Select the lines of the records containing the word "dass" and list them.

─── TASK DATA ───

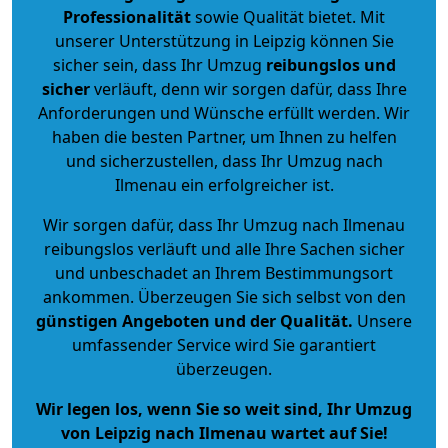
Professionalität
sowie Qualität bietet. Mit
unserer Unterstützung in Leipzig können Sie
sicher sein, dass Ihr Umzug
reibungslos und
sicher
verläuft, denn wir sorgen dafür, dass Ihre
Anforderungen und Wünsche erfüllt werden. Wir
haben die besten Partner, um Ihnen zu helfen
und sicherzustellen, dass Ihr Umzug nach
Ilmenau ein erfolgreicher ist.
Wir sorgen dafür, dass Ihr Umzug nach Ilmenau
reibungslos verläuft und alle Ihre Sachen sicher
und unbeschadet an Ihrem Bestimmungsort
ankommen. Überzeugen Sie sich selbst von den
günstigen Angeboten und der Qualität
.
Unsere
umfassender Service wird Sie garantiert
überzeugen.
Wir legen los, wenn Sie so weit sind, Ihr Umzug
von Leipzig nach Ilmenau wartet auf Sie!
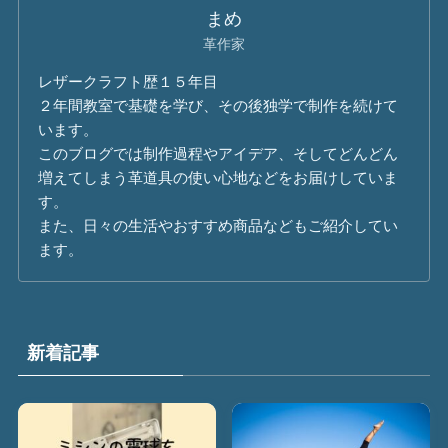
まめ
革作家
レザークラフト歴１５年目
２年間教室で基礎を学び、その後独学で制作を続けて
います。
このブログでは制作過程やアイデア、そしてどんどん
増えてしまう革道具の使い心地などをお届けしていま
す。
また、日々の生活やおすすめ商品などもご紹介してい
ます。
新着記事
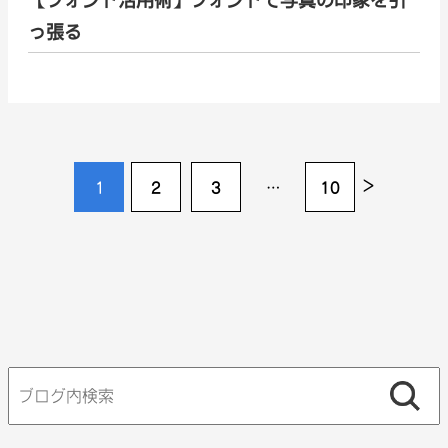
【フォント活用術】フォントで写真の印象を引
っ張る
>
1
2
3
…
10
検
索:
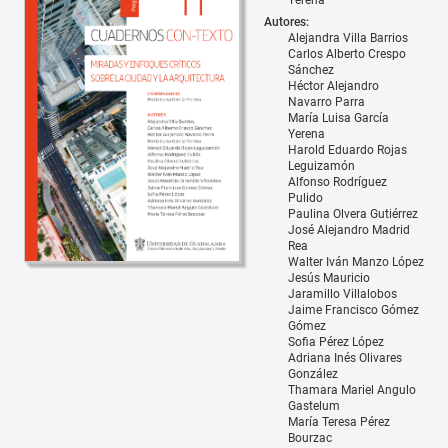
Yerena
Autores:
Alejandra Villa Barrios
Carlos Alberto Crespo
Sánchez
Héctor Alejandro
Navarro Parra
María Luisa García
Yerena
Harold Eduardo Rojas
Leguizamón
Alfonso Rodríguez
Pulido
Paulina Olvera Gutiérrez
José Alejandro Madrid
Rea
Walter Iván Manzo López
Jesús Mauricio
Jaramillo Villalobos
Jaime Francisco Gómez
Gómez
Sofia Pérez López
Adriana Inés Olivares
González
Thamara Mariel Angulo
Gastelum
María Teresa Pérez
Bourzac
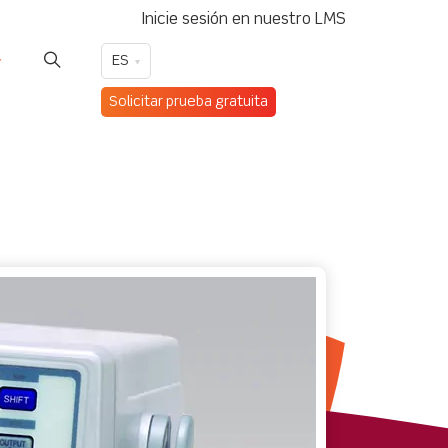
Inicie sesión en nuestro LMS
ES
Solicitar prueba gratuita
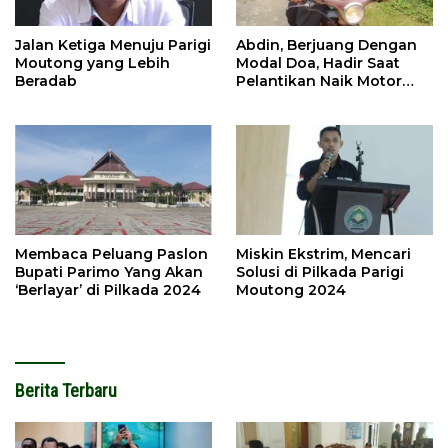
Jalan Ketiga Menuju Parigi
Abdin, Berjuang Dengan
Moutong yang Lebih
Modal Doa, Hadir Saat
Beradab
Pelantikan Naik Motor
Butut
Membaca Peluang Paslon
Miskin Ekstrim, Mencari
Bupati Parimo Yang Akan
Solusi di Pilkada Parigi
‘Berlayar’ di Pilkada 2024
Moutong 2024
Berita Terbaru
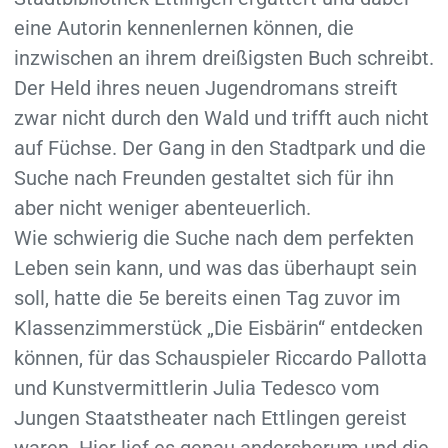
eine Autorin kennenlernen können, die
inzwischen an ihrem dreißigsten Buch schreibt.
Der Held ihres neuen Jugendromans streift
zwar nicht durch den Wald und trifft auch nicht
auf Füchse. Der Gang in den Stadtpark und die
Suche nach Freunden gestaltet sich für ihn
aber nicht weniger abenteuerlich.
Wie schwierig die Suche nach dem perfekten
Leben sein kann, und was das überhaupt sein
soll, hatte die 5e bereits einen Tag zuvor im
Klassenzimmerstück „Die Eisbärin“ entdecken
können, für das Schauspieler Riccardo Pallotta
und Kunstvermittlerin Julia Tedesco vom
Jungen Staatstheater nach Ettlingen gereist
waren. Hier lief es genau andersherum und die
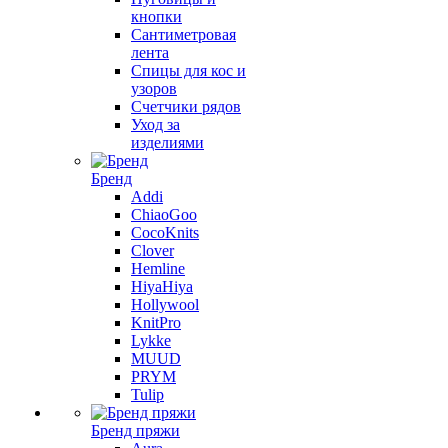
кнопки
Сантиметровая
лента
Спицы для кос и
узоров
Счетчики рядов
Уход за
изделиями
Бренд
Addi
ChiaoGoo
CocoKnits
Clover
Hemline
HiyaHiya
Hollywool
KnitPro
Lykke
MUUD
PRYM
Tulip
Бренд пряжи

───

### ANSWER SECTION
sicher sein, dass Ihr Umzug
verläuft, denn wir sorgen dafür, dass Ihre
und sicherzustellen, dass Ihr Umzug nach
Wir sorgen dafür, dass Ihr Umzug nach Ilmenau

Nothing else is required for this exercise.